Breast cancer treatment and pregnancy
Some breast cancer treatments are not recommended for women who are pregnant when diagnosed with breast cancer. Some treatments can also affect a woman’s ability to have children in future.
Treatment for breast cancer during pregnancy
If a woman is pregnant when she is diagnosed with breast cancer:
- it’s possible to have breast surgery with only a slight risk of miscarriage; the risk of miscarriage is lower after the first trimester
- radiotherapy is not recommended because it may harm the unborn baby; radiotherapy can be given after the baby is born
- chemotherapy is not recommended during the first trimester because it may harm the unborn baby; chemotherapy is often given during the second and third trimesters, when the risk of harm is lower
- hormonal therapy and trastuzumab (Herceptin®) are not recommended.
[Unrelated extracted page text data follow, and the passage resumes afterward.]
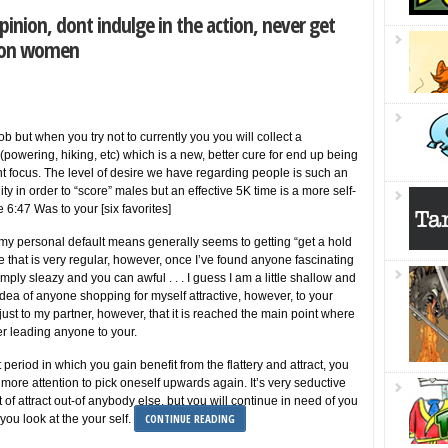
pinion, dont indulge in the action, never get
mmon women
job but when you try not to currently you you will collect a
(powering, hiking, etc) which is a new, better cure for end up being
nt focus. The level of desire we have regarding people is such an
y in order to “score” males but an effective 5K time is a more self-
 6:47 Was to your [six favorites]
my personal default means generally seems to getting “get a hold
e that is very regular, however, once I’ve found anyone fascinating
imply sleazy and you can awful . . . I guess I am a little shallow and
dea of anyone shopping for myself attractive, however, to your
 just to my partner, however, that it is reached the main point where
ner leading anyone to your.
t period in which you gain benefit from the flattery and attract, you
more attention to pick oneself upwards again. It’s very seductive
 of attract out-of anybody else, but you will continue in need of you
CONTINUE READING
you look at the your self.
Pregnancy during treatment for breast cancer
It’s recommended that women do not become pregnant during treatment for breast cancer. Treatments such as chemotherapy and radiotherapy can harm the unborn baby.
Women should use contraception if it’s possible that they could become pregnant during treatment, even if periods become irregular or stop during treatment.
Effects of breast cancer treatment on fertility
Some treatments for breast cancer can affect a woman’s fertility. Once treatment has finished there’s no reliable test to find out if a woman will be able to fall pregnant in future.
Women who were planning to have children before their breast cancer diagnosis should speak to their oncologist before starting treatment for breast cancer. It may be possible to see a fertility specialist to discuss the available options.